Huli literally translating to sourness, these babies have a slightly sour touch balanced out with spices and the sweetness of that lump of jaggery that makes it all perfect. A characteristic feature that you will see in this is the no onion no garlic nature of the cuisine. These are avoided as they are not considered satwik.
How would I serve this?
The Huli I have made today is with pumpkin and winter melon ( ash gourd).
This recipe pairs well with steamed rice or millets. For making it a complete meal, try these recipes to go with the grain and curry
Hope you enjoy this traditional recipe that I learnt from my mother in law. Stay Safe and keep in touch. Don’t miss to subscribe and follow us on Facebook and Instagram. To pin this recipe for future use, use the link below.
To cook the lentils
- 1.5 cups drinking water
- 1/4 cup tur dal split pigeon pea, thogribele, thuvaram parippu
for the masala paste
- 1 tsp cooking oil
- 4 tsp coriander seeds daniya
- 1 tsp cumin seeds jeera
- 1/4 tsp fenugreek seeds
- 6-7 dry red chillies ( the colour is from the bydegai chillies, that have less heat but beautiful deep red colour
- 1/4 cup grated coconut
- 1 pinch Asafoetida hing
to cook the vegetables
- 200 grams pumpkin Skin removed and diced in 1 inch cubes
- 100 grams wintermelon Ash gourd, peeled and diced as 1 inch cubes
- 1 lime sized ball tamarind soaked in warm water about 1/2 cup
- 1/2 tsp turmeric powder
- salt to taste
- 5-6 curry leaves
- 2 cups drinking water ( to use only as necessary)
- 1 tsp coconut oil ( use newutral oils if coconut oil is not preffered)
- 1/2 tsp mustard seeds
- 10-15 curry leaves
- 1 pinch Asafoetida
To cook the dal
- Wash and clean the tur dal and soak it for 10 minutes in the 1.5 cups of water.
- Transfer this to a pressure cooker and cook for 4-5 whistles.
- Release the pressure naturally and mash the dal gently with a ladle and set aside
For the masala paste
- When the dal cooks, set a khadai or pan on low heat and dry roast the spices, except the coconut till they are aromatic and the red chillies snap easily
- Add in the coconut and roast till the coconut is wilted.
- Cool the spice mix and blend into a smooth paste using a bit of water ( from the 2 cups reserved)
- Set aside till needed.
To cook the huli
- Wash, clean, peel and dice the vegetable.
- Soak the tamarind in 1/2 cup warm water and extract the tamarind pulp
- Strain the tamarind pulp and add to the cooking pot along with the vegetables, turmeric and salt.
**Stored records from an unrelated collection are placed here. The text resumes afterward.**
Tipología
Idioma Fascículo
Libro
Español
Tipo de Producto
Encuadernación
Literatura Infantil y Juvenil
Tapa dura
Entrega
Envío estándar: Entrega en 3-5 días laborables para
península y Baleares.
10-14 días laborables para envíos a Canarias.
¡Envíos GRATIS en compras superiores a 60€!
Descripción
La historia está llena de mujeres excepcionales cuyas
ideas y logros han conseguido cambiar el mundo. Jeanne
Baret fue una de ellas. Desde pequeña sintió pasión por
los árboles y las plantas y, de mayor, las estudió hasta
- Add a cup of water cover and cook till the vegetables are fork tender ( about 10 minutes on medium heat)
- Now add the masala paste, the cooked dal and mix well.
- If too thick add the remaining water to make an easy pouring consistency.
- Stir and cook this for another 10 minutes, with occasional stirring
- In a small pan, add the oil and mustard seeds and bring it to a medium heat.
- When the mustard starts spluttering, add the curry leaves and asafoetida powder and remove from heat.
- Add this simmering mix to the curry and stir. Cover the curry for one minute, remove from heat and allow the flavours to infuse.
- Serve the curry with steamed rice.